Stored data entries
%%

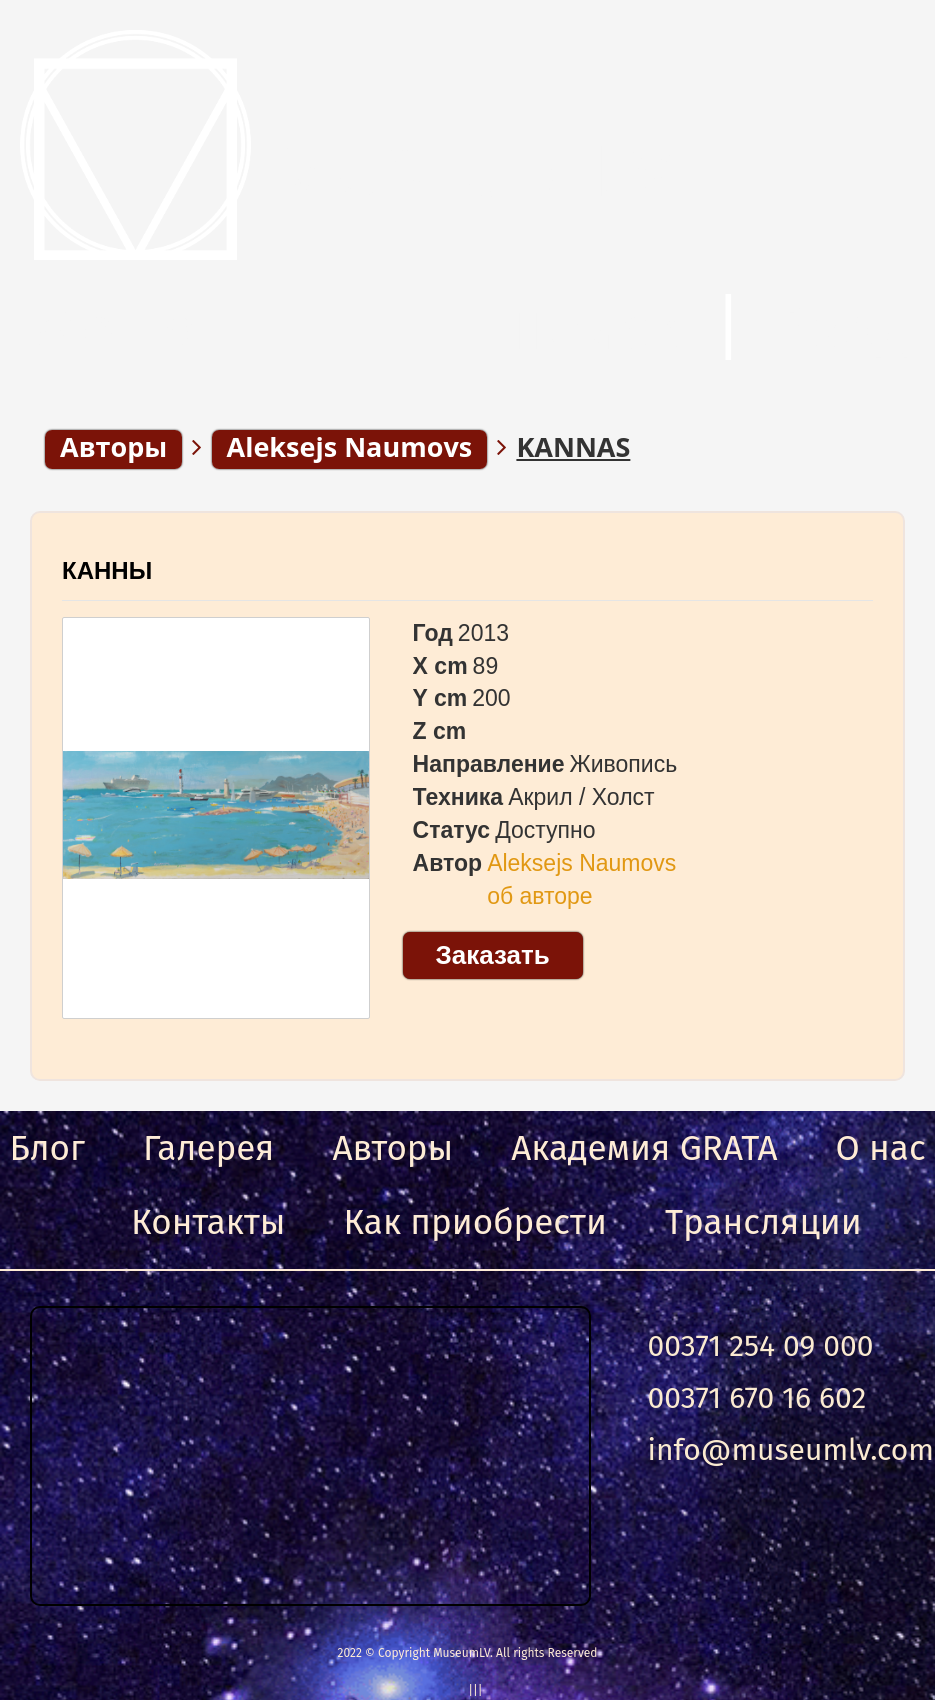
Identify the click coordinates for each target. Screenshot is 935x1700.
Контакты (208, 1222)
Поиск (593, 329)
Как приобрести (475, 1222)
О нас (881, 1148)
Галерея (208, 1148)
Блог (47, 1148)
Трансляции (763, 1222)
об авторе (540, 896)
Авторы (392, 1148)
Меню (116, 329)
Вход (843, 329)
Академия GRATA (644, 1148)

%%

Problem to work on:
Omitting the pictures, repeat all entries exactly.

Exercise answer:
Identify the click coordinates for each target. Screenshot is 935x1700.
Контакты (208, 1222)
Поиск (593, 329)
Как приобрести (475, 1222)
О нас (881, 1148)
Галерея (208, 1148)
Блог (47, 1148)
Трансляции (763, 1222)
об авторе (540, 896)
Авторы (392, 1148)
Меню (116, 329)
Вход (843, 329)
Академия GRATA (644, 1148)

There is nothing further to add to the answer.